Muddled millennial musings
This is a few days late, but we need to look at that Los Angeles Times "End Times" story. I'm not sure if the problem with the story is that it is disorganized or that the reporter just doesn't get the topic about which he is writing. Speaking of not knowing about the topic, I'm Lutheran and we think Left Behind is where you get a penicillin shot. Still, I think I'd put any catechumen from my church up against the Times' Louis Sahagun. His breathless piece is about how an unspecified number of religious groups of unspecified population -- some of which don't even share the same religion -- are using technology to hasten the end times and/or apocalypse and/or the arrival of a Jewish, Christian or Muslim messiah.
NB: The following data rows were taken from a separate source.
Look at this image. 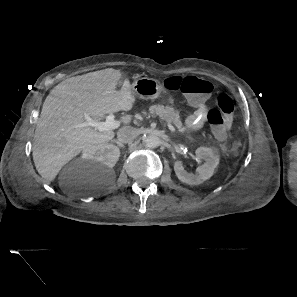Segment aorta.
Returning <instances> with one entry per match:
<instances>
[{"label":"aorta","instance_id":"1","mask_svg":"<svg viewBox=\"0 0 297 297\" xmlns=\"http://www.w3.org/2000/svg\"><path fill=\"white\" fill-rule=\"evenodd\" d=\"M144 145L147 148H156L160 145V139L155 135H149L144 139Z\"/></svg>","mask_w":297,"mask_h":297}]
</instances>
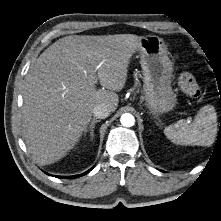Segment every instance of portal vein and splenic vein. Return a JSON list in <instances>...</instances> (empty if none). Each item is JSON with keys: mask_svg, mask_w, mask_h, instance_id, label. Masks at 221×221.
Listing matches in <instances>:
<instances>
[{"mask_svg": "<svg viewBox=\"0 0 221 221\" xmlns=\"http://www.w3.org/2000/svg\"><path fill=\"white\" fill-rule=\"evenodd\" d=\"M99 67V66H98ZM97 81H93V84H96Z\"/></svg>", "mask_w": 221, "mask_h": 221, "instance_id": "1", "label": "portal vein and splenic vein"}]
</instances>
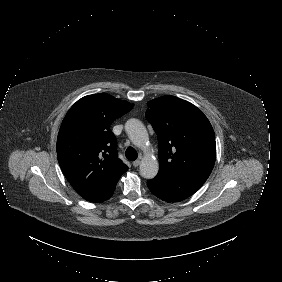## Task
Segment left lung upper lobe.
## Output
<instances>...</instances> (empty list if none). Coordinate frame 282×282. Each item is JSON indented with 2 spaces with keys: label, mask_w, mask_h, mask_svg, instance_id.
I'll return each mask as SVG.
<instances>
[{
  "label": "left lung upper lobe",
  "mask_w": 282,
  "mask_h": 282,
  "mask_svg": "<svg viewBox=\"0 0 282 282\" xmlns=\"http://www.w3.org/2000/svg\"><path fill=\"white\" fill-rule=\"evenodd\" d=\"M146 118L159 141V172L209 177L216 156L214 130L203 112L174 96L149 101Z\"/></svg>",
  "instance_id": "left-lung-upper-lobe-1"
}]
</instances>
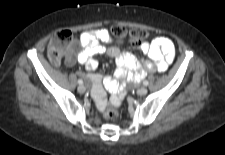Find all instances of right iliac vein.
Here are the masks:
<instances>
[{
    "label": "right iliac vein",
    "instance_id": "right-iliac-vein-1",
    "mask_svg": "<svg viewBox=\"0 0 225 155\" xmlns=\"http://www.w3.org/2000/svg\"><path fill=\"white\" fill-rule=\"evenodd\" d=\"M77 90H78L79 93H84L86 88H85L84 85L81 84V85L78 86Z\"/></svg>",
    "mask_w": 225,
    "mask_h": 155
}]
</instances>
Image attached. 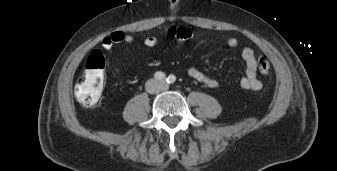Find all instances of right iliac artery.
Instances as JSON below:
<instances>
[{
    "label": "right iliac artery",
    "mask_w": 337,
    "mask_h": 171,
    "mask_svg": "<svg viewBox=\"0 0 337 171\" xmlns=\"http://www.w3.org/2000/svg\"><path fill=\"white\" fill-rule=\"evenodd\" d=\"M154 77L157 80L163 81L166 78V75L163 72L158 71L154 74Z\"/></svg>",
    "instance_id": "obj_1"
}]
</instances>
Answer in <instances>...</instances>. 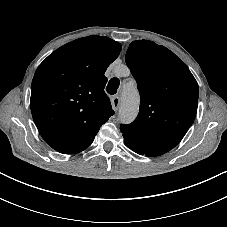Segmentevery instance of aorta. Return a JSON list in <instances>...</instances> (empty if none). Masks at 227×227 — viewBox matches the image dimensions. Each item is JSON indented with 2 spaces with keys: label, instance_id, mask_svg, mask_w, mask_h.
<instances>
[{
  "label": "aorta",
  "instance_id": "obj_1",
  "mask_svg": "<svg viewBox=\"0 0 227 227\" xmlns=\"http://www.w3.org/2000/svg\"><path fill=\"white\" fill-rule=\"evenodd\" d=\"M139 95L136 88H127L123 93V104L119 111L120 120L130 123L134 120L138 112Z\"/></svg>",
  "mask_w": 227,
  "mask_h": 227
}]
</instances>
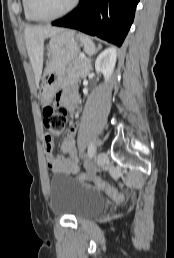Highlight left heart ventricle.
Listing matches in <instances>:
<instances>
[{"label": "left heart ventricle", "mask_w": 174, "mask_h": 258, "mask_svg": "<svg viewBox=\"0 0 174 258\" xmlns=\"http://www.w3.org/2000/svg\"><path fill=\"white\" fill-rule=\"evenodd\" d=\"M72 0H32L34 11L40 16H53L65 10Z\"/></svg>", "instance_id": "b2bd125f"}]
</instances>
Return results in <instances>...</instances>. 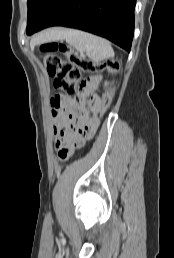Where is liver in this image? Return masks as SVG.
<instances>
[{"label":"liver","mask_w":174,"mask_h":258,"mask_svg":"<svg viewBox=\"0 0 174 258\" xmlns=\"http://www.w3.org/2000/svg\"><path fill=\"white\" fill-rule=\"evenodd\" d=\"M50 39H54L52 37L51 31L50 32H45L40 34L37 38H35L34 40H32L31 45H35L37 43H40L42 41H46V40H50Z\"/></svg>","instance_id":"6515ba94"}]
</instances>
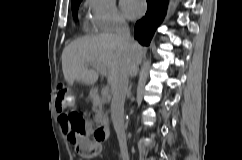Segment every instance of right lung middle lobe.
Returning a JSON list of instances; mask_svg holds the SVG:
<instances>
[{
    "label": "right lung middle lobe",
    "mask_w": 242,
    "mask_h": 160,
    "mask_svg": "<svg viewBox=\"0 0 242 160\" xmlns=\"http://www.w3.org/2000/svg\"><path fill=\"white\" fill-rule=\"evenodd\" d=\"M82 0H74L72 1V12H73V16L76 17L77 16V10L79 7V4Z\"/></svg>",
    "instance_id": "obj_1"
}]
</instances>
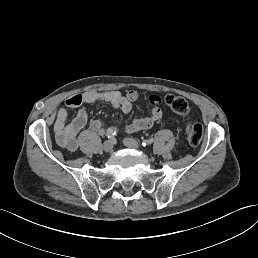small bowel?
Instances as JSON below:
<instances>
[{
  "mask_svg": "<svg viewBox=\"0 0 258 258\" xmlns=\"http://www.w3.org/2000/svg\"><path fill=\"white\" fill-rule=\"evenodd\" d=\"M138 98L139 95L135 90H129L125 94L119 91H86L68 97L65 100V106L66 108L74 109L84 104L103 102L110 104L112 107L119 108L122 112L128 114ZM160 102L161 98L159 96H150L151 114L146 117L134 118L126 126L125 131L127 133H135L151 128L162 118V110L159 107ZM66 108H60L57 112L54 122V134L59 146L73 152L78 149V134L87 124L88 114L86 110L80 109L74 119L68 122ZM89 131L102 135L105 132L104 124L100 120H93L89 123Z\"/></svg>",
  "mask_w": 258,
  "mask_h": 258,
  "instance_id": "c3829d8e",
  "label": "small bowel"
}]
</instances>
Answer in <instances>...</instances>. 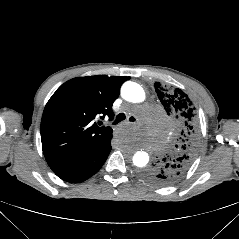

I mean, is it me, or is this kind of a big umbrella for one story? Compounding the problem is that some of his examples don't have anything to do with technology. Maybe it's a new Times exercise in free-association stories. But since this is GetReligion and not GetOrganized, how about I move on . . .
Sahagun fails to prove his point. If you're going to claim that people are wacky, it's important to be specific and substantiate claims with evidence the reader can check:
With that goal in mind, mega-church pastors recently met in Inglewood to polish strategies for using global communications and aircraft to transport missionaries to fulfill the Great Commission: to make every person on Earth aware of Jesus' message. Doing so, they believe, will bring about the end, perhaps within two decades.
In Iran, President Mahmoud Ahmadinejad has a far different vision. As mayor of Tehran in 2004, he spent millions on improvements to make the city more welcoming for the return of a Muslim messiah known as the Mahdi, according to a recent report by the American Foreign Policy Center, a nonpartisan think tank.
Maybe these unquantified megachurch pastors were trying to bring about Armageddon. Or maybe they were doing what Christians have done since, well, Day 1: evangelism. And mayors improving the infrastructure of their city? Well, that is crazy, isn't it? Put another way, how hard does a reporter have to work to make Ahmadinejad seem like a sensible bureaucrat? This is the man who spins the Holocaust, for crying out loud. I kid you not when I say Sahagun also acts like it's news that Jews want to rebuild "a temple on a site now occupied by one of Islam's holiest shrines." A temple? You don't say . . .
Sahagun glosses over different Christian beliefs about Revelation:
Though there are myriad interpretations of how it will play out, the basic Christian apocalyptic countdown -- as described by the Book of Revelation in the New Testament -- is as follows:
Jews return to Israel after 2,000 years, the Holy Temple is rebuilt, billions of people perish during seven years of natural disasters and plagues, the antichrist arises and rules the world, the battle of Armageddon erupts in the vicinity of Israel, Jesus returns to defeat Satan's armies and preside over Judgment Day.
Generations of Christians have hoped for the Second Coming of Jesus, said UCLA historian Eugen Weber, author of the 1999 book "Apocalypses: Prophecies, Cults and Millennial Beliefs Through the Ages."
"And it's always been an ultimately bloody hope, a slaughterhouse hope," he added with a sigh.
Oh, so that's the "basic Christian apocalyptic countdown"? And we Christians have always had a "slaughterhouse hope" in the end times? That's good to know. I wonder why my pastor and every other Lutheran pastor and, for that matter, most of Christendom is keeping this from me. I mean, Lutherans, for instance, reject all forms of millennialism. (Happy birthday, Augsburg!) And even among folks who do believe in millennialism, you have your Historical Premillennialists, your Dispensational Premillennialists, Pre-Tribulation Rapture folks, Post-Tribs, Mid-Tribs and Pre-Wrath Rapturites and Partial Rapture folks -- all of whom have disparate eschatological views.
Sahagun confuses evangelism with Armageddon (maybe this explains other problems in the newsroom). There are many examples but here's one:
Apocalyptic movements are nothing new; even Christopher Columbus hoped to assist in the Great Commission by evangelizing New World inhabitants.
Sahagun is unaware that not all Christians are millennialists, part 246:
For Christians, the future of Israel is the key to any end-times scenario, and various groups are reaching out to Jews -- or proselytizing among them -- to advance the Second Coming.
No. No, no, no. Israel is not the key to any end-times scenario for Christians. There are billions of Christians in the world, all of whom believe in the world to come, as we say. And religious support of Israe? That's certainly of concern to some Baptists and Pentecostals, for instance. But not everybody.
Complete lack of context. Reporters should use specific words. Avoid the word "some" as much as possible. Sahagun used the word eight times. The article gave the impression that statistical outliers -- a farmer in Mississippi trying to breed a herd of red heifers -- represent average Christians. And Christian thought is fleshed out much more in the story than Muslim or Jewish thought.